Miranda Marquit with Wallet Hub wrote "Down Payment Assistance" -- a look at what's available for borrowers who just haven't been able to save enough to make the down payment they want for a house.

In "Things To Do When Browsing For A New House," Big Cajun Man with The Canadian Personal Finance Blog offers some great tips -- along with a story about a, well, unforgettable picture he saw hanging in a house that he and his wife were considering.



"If you drive a car, I'll tax the street/If you try to sit, I'll tax your seat," The Beatles sing in the classic song, "Taxman." But it's the credits and deductions of taxes that can be among the most challenging parts of taxes, writes J.P. with Novel Investor. J.P. breaks down "How To Find Your Modified Adjusted Gross Income" -- a key step in determining your eligibility for a number of things.

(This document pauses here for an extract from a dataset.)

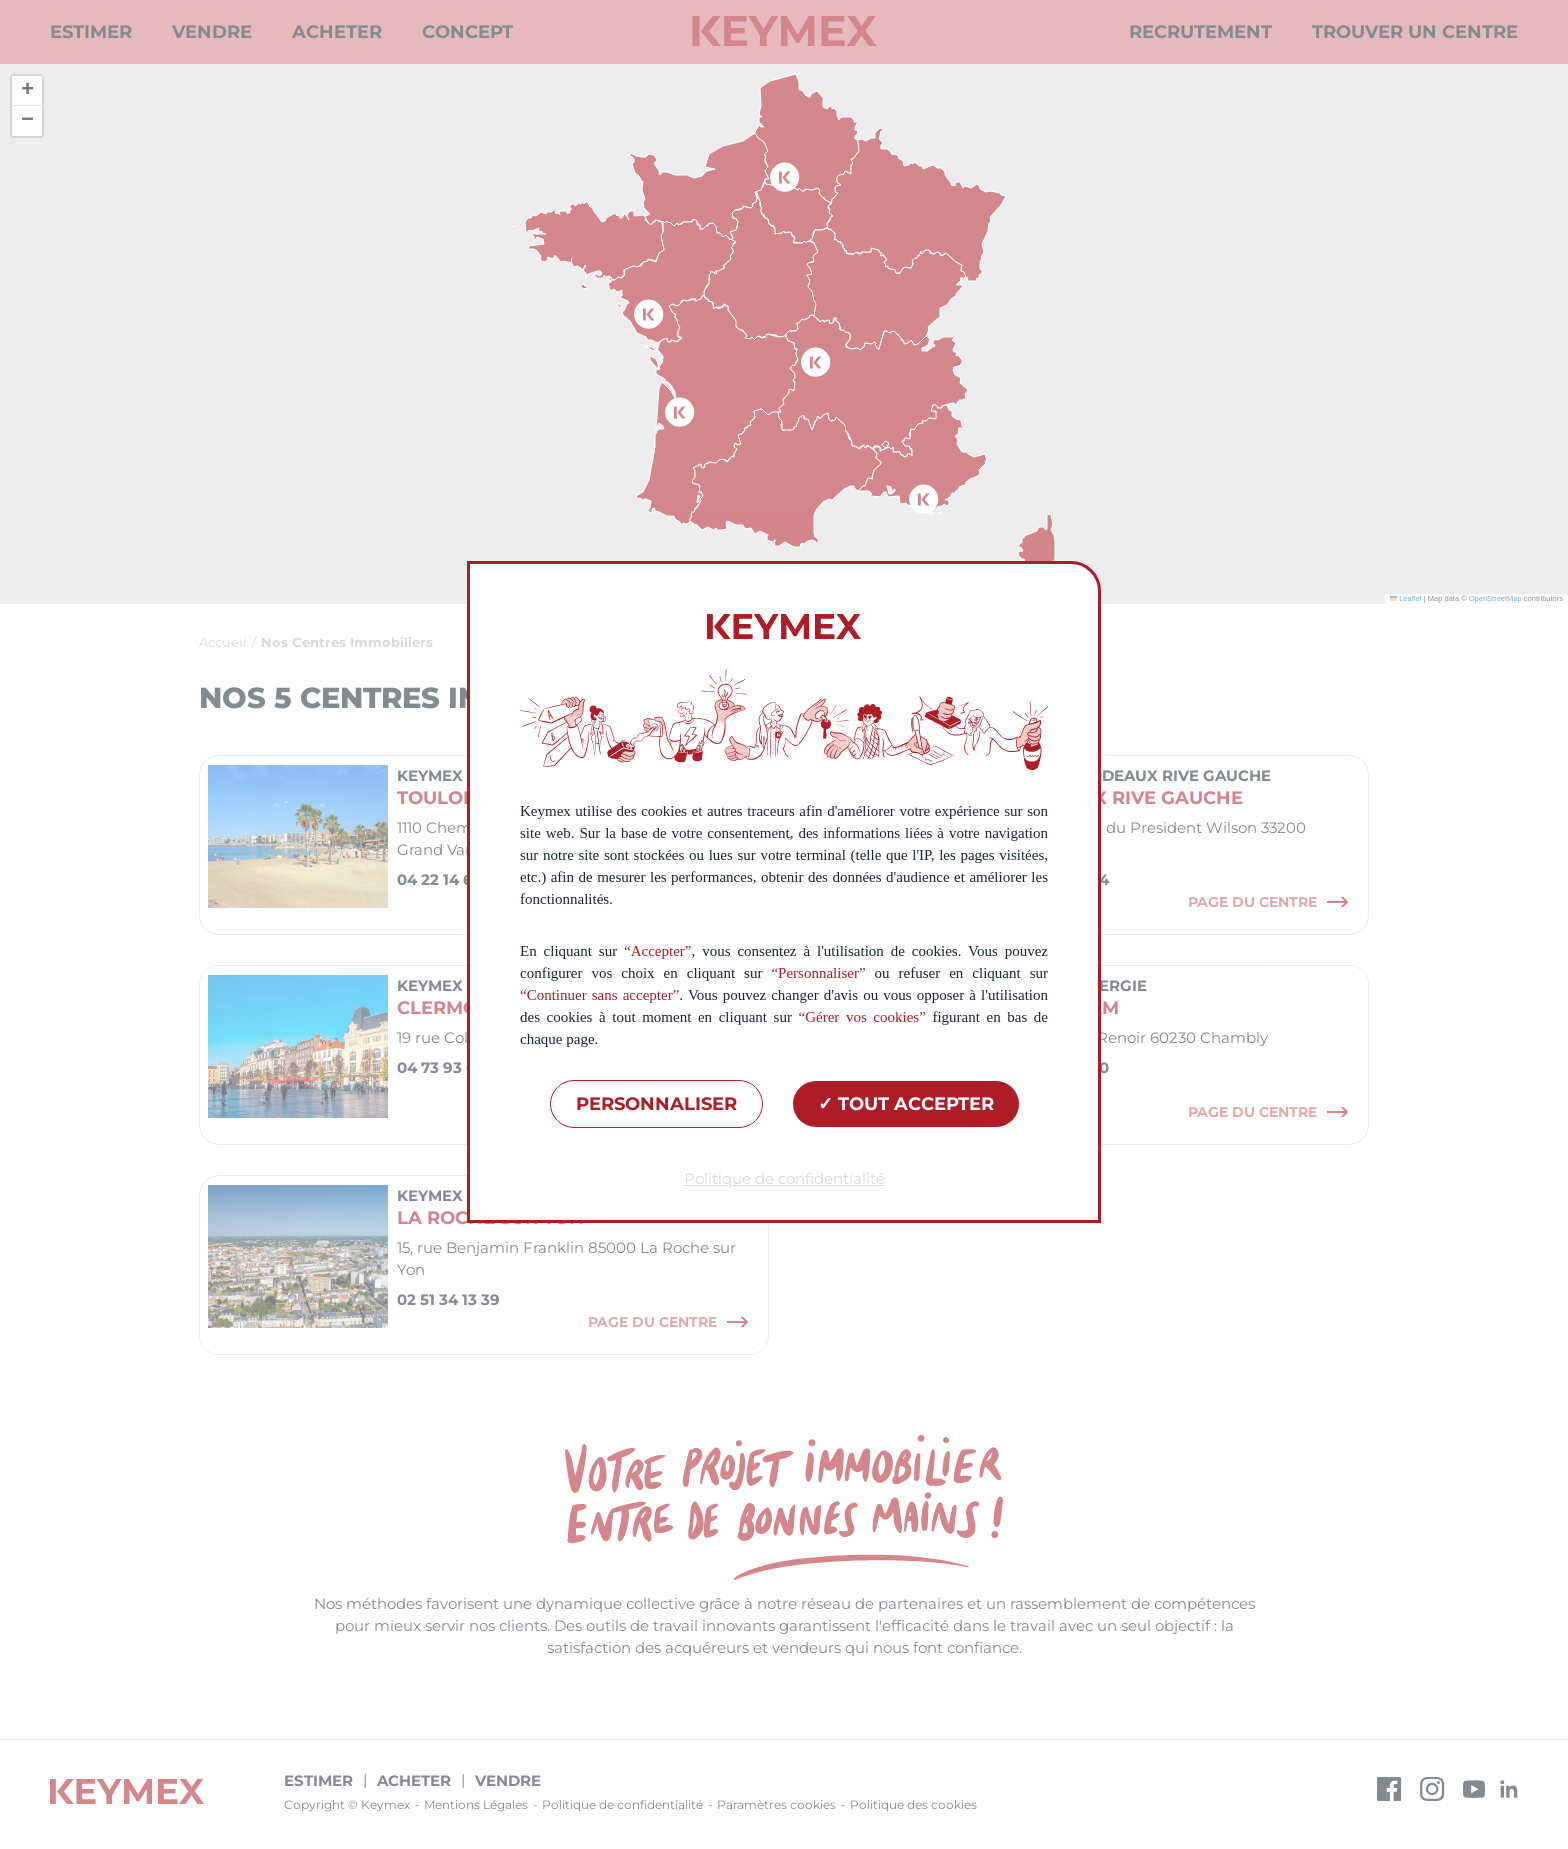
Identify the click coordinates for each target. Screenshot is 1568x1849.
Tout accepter (906, 1104)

In "New Taxes Coming For A New Year," Glen Craig with Free From Broke looks at what tax changes are coming for 2013. The "fiscal cliff" can change this, but here's his take.



The links below didn't quite fit into any of the above categories. "I Am The Walrus" is in a category all of its own as well -- and I love it for that. Enjoy.   

"Are Banks Making You Sign Away Your Rights?" That's the question John from Wallet Blog asks in this story on the controversial topic of mandatory arbitration clauses.

Now that these two ridiculously hyped days have come and gone for 2012, examines "How Have Black Friday And Cyber Monday Changed?

Money Thinking says the first step in choosing life insurance is getting healthy. In "Shopping for Life Insurance," it says: "Did you know that obesity costs Americans millions of dollars over their lifetime?"